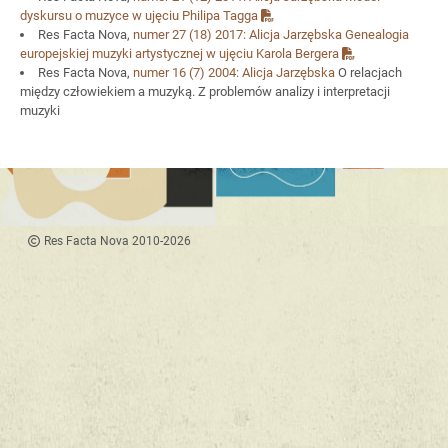
dyskursu o muzyce w ujęciu Philipa Tagga
Res Facta Nova,
numer 27
(18) 2017:
Alicja Jarzębska
Genealogia
europejskiej muzyki artystycznej w ujęciu Karola Bergera
Res Facta Nova,
numer 16
(7) 2004:
Alicja Jarzębska
O relacjach
między człowiekiem a muzyką. Z problemów analizy i interpretacji
muzyki
Res Facta Nova 2010-2026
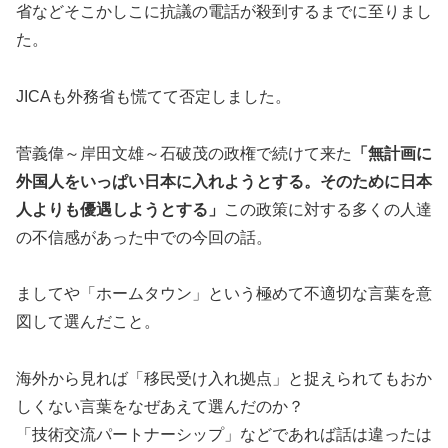
省などそこかしこに抗議の電話が殺到するまでに至りまし
た。
JICAも外務省も慌てて否定しました。
菅義偉～岸田文雄～石破茂の政権で続けて来た
「無計画に
外国人をいっぱい日本に入れようとする。そのために日本
人よりも優遇しようとする」
この政策に対する多くの人達
の不信感があった中での今回の話。
ましてや「ホームタウン」という極めて不適切な言葉を意
図して選んだこと。
海外から見れば「移民受け入れ拠点」と捉えられてもおか
しくない言葉をなぜあえて選んだのか？
「技術交流パートナーシップ」などであれば話は違ったは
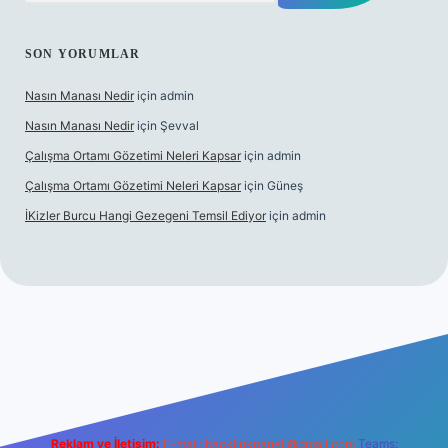
SON YORUMLAR
Nasın Manası Nedir
için
admin
Nasın Manası Nedir
için
Şevval
Çalışma Ortamı Gözetimi Neleri Kapsar
için
admin
Çalışma Ortamı Gözetimi Neleri Kapsar
için
Güneş
İKizler Burcu Hangi Gezegeni Temsil Ediyor
için
admin
ilbet yeni giriş
ilbet giriş
vdcasino giriş
betexper
Reklam ve İletişim:
E-mail:
backlinkpaneli@gmail.com
Teams:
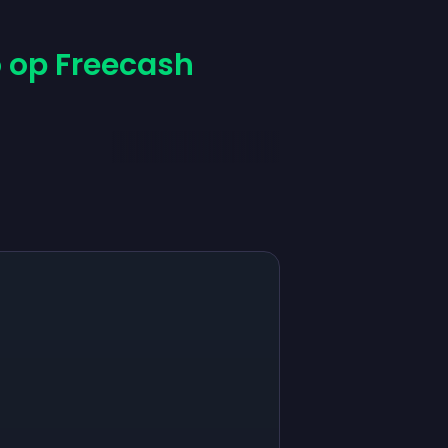
o op Freecash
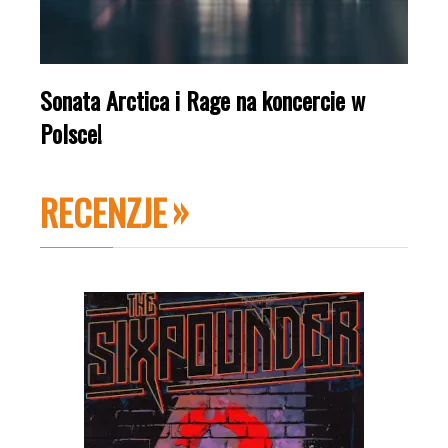
Sonata Arctica i Rage na koncercie w
Polsce!
RECENZJE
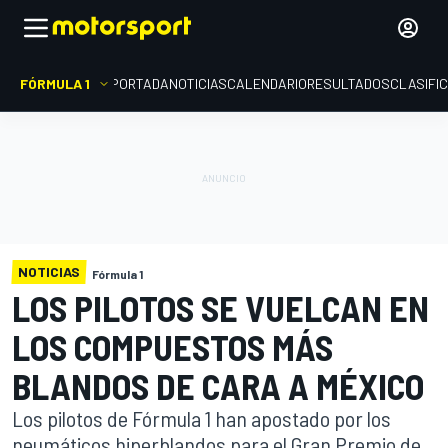
FÓRMULA 1
PORTADA
NOTICIAS
CALENDARIO
RESULTADOS
CLASIFI
NOTICIAS
Fórmula 1
LOS PILOTOS SE VUELCAN EN
LOS COMPUESTOS MÁS
BLANDOS DE CARA A MÉXICO
Los pilotos de Fórmula 1 han apostado por los
neumáticos hiperblandos para el Gran Premio de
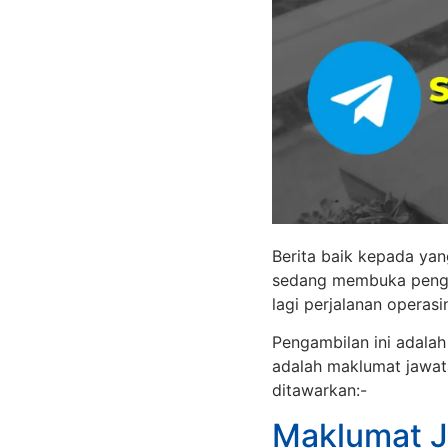
Berita baik kepada yan
sedang membuka penga
lagi perjalanan operasi
Pengambilan ini adala
adalah maklumat jawat
ditawarkan:-
Maklumat J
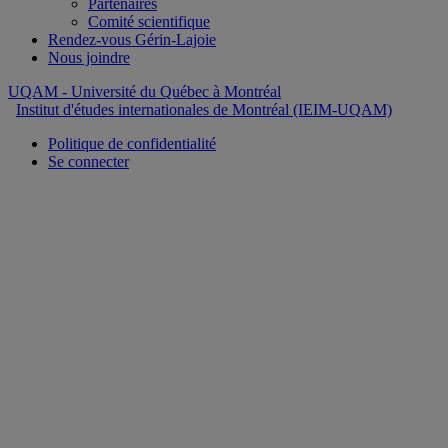
Partenaires
Comité scientifique
Rendez-vous Gérin-Lajoie
Nous joindre
UQAM
- Université du Québec à Montréal
Institut d'études internationales de Montréal (IEIM-UQAM)
Politique de confidentialité
Se connecter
————————
» YOUR TASK: Transcribe the entries above verbatim, omitting their pictures.

» ANSWER SECTION:
dyskursu o muzyce w ujęciu Philipa Tagga
Res Facta Nova,
numer 27
(18) 2017:
Alicja Jarzębska
Genealogia
europejskiej muzyki artystycznej w ujęciu Karola Bergera
Res Facta Nova,
numer 16
(7) 2004:
Alicja Jarzębska
O relacjach
między człowiekiem a muzyką. Z problemów analizy i interpretacji
muzyki
Res Facta Nova 2010-2026
省などそこかしこに抗議の電話が殺到するまでに至りまし
た。
JICAも外務省も慌てて否定しました。
菅義偉～岸田文雄～石破茂の政権で続けて来た
「無計画に
外国人をいっぱい日本に入れようとする。そのために日本
人よりも優遇しようとする」
この政策に対する多くの人達
の不信感があった中での今回の話。
ましてや「ホームタウン」という極めて不適切な言葉を意
図して選んだこと。
海外から見れば「移民受け入れ拠点」と捉えられてもおか
しくない言葉をなぜあえて選んだのか？
「技術交流パートナーシップ」などであれば話は違ったは
SON YORUMLAR
Nasın Manası Nedir
için
admin
Nasın Manası Nedir
için
Şevval
Çalışma Ortamı Gözetimi Neleri Kapsar
için
admin
Çalışma Ortamı Gözetimi Neleri Kapsar
için
Güneş
İKizler Burcu Hangi Gezegeni Temsil Ediyor
için
admin
ilbet yeni giriş
ilbet giriş
vdcasino giriş
betexper
Reklam ve İletişim:
E-mail:
backlinkpaneli@gmail.com
Teams:
o op Freecash
Sonata Arctica i Rage na koncercie w
Polsce!
RECENZJE
FÓRMULA 1
PORTADA
NOTICIAS
CALENDARIO
RESULTADOS
CLASIFI
NOTICIAS
Fórmula 1
LOS PILOTOS SE VUELCAN EN
LOS COMPUESTOS MÁS
BLANDOS DE CARA A MÉXICO
Los pilotos de Fórmula 1 han apostado por los
neumáticos hiperblandos para el Gran Premio de
Berita baik kepada yan
sedang membuka penga
lagi perjalanan operasi
Pengambilan ini adala
adalah maklumat jawat
ditawarkan:-
Maklumat J
Partenaires
Comité scientifique
Rendez-vous Gérin-Lajoie
Nous joindre
UQAM
- Université du Québec à Montréal
Institut d'études internationales de Montréal (IEIM-UQAM)
Politique de confidentialité
Se connecter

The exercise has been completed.